Esse desafio à teologia racional é patente na “parábola do joio e do trigo”. A resposta enigmática sugere diferentes tipos de teologias, pois a resposta dada de modo parabólico solicita mais reflexão do que qualquer fundamento teórico.

Mas voltemos aos três momentos críticos que emergem claramente em Mateus 13,14: descoberta do tesouro, venda de todo o resto e compra do campo.

Essa parábola ultrapassa a aparente transação comercial. Ela aborda um encontro que recobre todas as espécies de encontros. A conjunção das variadas formas de encontro e descobertas conduz-nos a uma relação primordial com o tempo podendo denominar-se “acontecimento por excelência” (Ibid., p. 227). Se, enquanto alguma coisa se constrói, preparamo-nos para a surpresa do que é novo, então podemos descobrir.

Lembremos, a arte da parábola é ligar dialeticamente o ato da descoberta promovido pelo encontro aos outros dois pontos críticos.
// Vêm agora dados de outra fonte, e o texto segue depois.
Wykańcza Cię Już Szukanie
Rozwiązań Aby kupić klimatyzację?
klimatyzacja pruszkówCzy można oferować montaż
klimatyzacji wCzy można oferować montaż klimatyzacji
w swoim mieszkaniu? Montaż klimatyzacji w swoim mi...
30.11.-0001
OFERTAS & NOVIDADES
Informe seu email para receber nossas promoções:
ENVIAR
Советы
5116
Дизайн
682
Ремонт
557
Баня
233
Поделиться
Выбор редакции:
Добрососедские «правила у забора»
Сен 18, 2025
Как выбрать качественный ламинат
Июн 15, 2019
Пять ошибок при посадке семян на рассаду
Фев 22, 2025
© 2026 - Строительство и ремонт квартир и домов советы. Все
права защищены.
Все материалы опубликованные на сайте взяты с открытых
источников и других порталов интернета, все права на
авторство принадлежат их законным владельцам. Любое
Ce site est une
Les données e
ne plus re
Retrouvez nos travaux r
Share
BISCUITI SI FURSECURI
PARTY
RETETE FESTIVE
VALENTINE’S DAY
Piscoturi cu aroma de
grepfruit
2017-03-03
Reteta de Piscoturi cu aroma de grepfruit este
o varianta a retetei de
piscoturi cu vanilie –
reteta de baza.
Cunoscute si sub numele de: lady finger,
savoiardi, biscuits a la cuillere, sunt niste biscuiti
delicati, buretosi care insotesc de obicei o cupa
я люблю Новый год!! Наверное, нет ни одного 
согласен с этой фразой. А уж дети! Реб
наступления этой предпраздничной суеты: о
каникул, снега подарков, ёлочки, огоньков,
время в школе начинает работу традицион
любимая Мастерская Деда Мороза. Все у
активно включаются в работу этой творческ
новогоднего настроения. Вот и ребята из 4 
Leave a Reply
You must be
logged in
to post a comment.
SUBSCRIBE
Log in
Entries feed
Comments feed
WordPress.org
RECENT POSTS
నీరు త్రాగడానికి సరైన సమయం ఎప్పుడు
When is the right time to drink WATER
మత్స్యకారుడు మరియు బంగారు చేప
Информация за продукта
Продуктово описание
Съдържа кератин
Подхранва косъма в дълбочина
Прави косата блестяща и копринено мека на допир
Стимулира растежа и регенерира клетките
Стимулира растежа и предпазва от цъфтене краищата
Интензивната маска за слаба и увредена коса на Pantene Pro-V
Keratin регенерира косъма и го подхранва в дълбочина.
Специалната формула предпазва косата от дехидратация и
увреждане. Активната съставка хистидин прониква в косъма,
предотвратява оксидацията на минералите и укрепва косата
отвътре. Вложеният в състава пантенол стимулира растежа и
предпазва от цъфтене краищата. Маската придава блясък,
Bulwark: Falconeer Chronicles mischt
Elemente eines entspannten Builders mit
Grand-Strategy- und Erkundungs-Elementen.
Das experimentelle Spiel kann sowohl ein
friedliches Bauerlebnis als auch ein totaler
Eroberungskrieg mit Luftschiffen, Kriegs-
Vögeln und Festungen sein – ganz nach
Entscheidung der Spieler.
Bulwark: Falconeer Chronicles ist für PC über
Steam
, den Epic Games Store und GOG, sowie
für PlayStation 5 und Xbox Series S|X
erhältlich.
O homem que encontrou o tesouro foi vender tudo o que tinha e o comprou. Deparamos com a conversão e decisão.

A conversão precede a decisão. A conversão suplanta a escolha, pois implica uma mudança na direção do olhar, do coração antes de toda forma de boas ações. O agir é como o ato conclusivo produzido pelo acontecimento e pela conversão. Em primeiro lugar vem o encontro com o acontecimento, depois a mudança de direção do coração e, depois, o agir em função disso. Essa sucessão é cheia de sentido. O Reino de Deus é comparado ao encadeamento desses três atos: deixar o

acontecimento desenvolver-se; olhar em outra direção; e agir com todas as suas forças de acordo com essa nova visão (Ibid., p.228).

Finalmente, para concluir este capítulo, vale frisar que comungamos com Kerbs o pensamento de que, ao efetuar uma revisão da hermenêutica bíblica de Paul Ricoeur aplicada às parábolas, fica patente que a hermenêutica bíblica dá o que pensar. A fim de mostrar as possibilidades nesse campo, Kerbs deixa claro que a interpretação das parábolas constitui uma oportunidade para ver em funcionamento a hermenêutica textual como dialética de explicação e de compreensão (Cf. KERBS, 2000).

Ainda, com sua reflexão Ricoeur nos desperta para a estratégia de discurso inusitado de que Jesus se vale apresentando as parábolas aos discípulos e à multidão no impulso de permitir que sua própria potência poética desenvolva-se em nós. Nas palavras do autor, “É no mais íntimo de nossa imaginação que deixamos o acontecimento advir antes que possamos converter nosso coração e endireitar nossa vontade” (RICOEUR, 2006a, p.232).

Assim, parafraseando Ricoeur, asseguramos: este trabalho pode ser comparado a uma espiral sem fim, sempre recomeçado e ampliado. No mesmo impulso, procedemos para o próximo capítulo guiados pela premissa ricoeuriana: “Escutai, por isso, as parábolas de Jesus”, retomando o sentido exegético, hermenêutico e filosófico da parábola do Bom Samaritano.